Dear My Steemian Friends,
Sharing yuk soal safety procedure atau safety standard yang harusnya diberlakukan pada saat kita menaiki transportasi umum terutama kapal laut, perahu, dan sejenisnya. Tapi fokus saya kali ini akan lebih mengerucut pada prosedur keamanan layanan transportasi di kawasan wisata.
Belum lama kita baru saja berduka karena banyaknya korban nyawa dari kapal motor yang mengalami kecelakaan di atas danau toba. Duuh ngeri saya membayangkannya. Bukan semata karena saya gak jago berenang dan gak bisa membayangkan kalau saya ada dalam rombongan kapal motor, tapi miris sekali bahwa kadang peristiwa yang kita sebut kecelakaan ini kadang salah satunya merupakan kontribusi dari kelalaian kita sendiri.
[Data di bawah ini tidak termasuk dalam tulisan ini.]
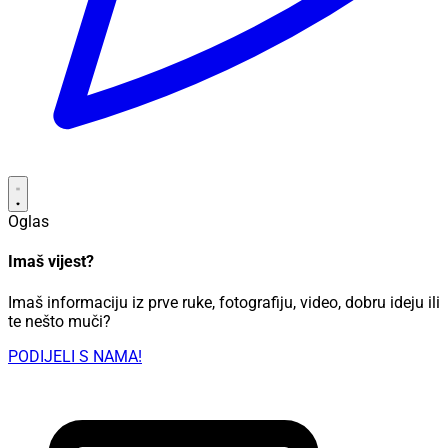
Oglas
Imaš vijest?
Imaš informaciju iz prve ruke, fotografiju, video, dobru ideju ili
te nešto muči?
PODIJELI S NAMA!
Sungguh ironis ketika nyawa manusia menjadi begitu receh. Salah satu hal yang sering membuat saya miris adalah saat prosedur dan standar keamanan dalam proses berlayar kadang tidak diindahkan sama sekali baik oleh kita pengguna jasa atau bahkan oleh pihak yang seharusnya mengayomi kita sebagai pengguna. Dalam hal ini penyedia jasa transportasi umum tersebut.
Bukan sekali dua kali saya berada pada kondisi “terpaksa” menerima pelayanan apa adanya dari sisi standar keamanaan saat menaiki kapal laut atau sekedar perahu yang digunakan sebagai sarana transportasi pada wisata air atau wisata laut.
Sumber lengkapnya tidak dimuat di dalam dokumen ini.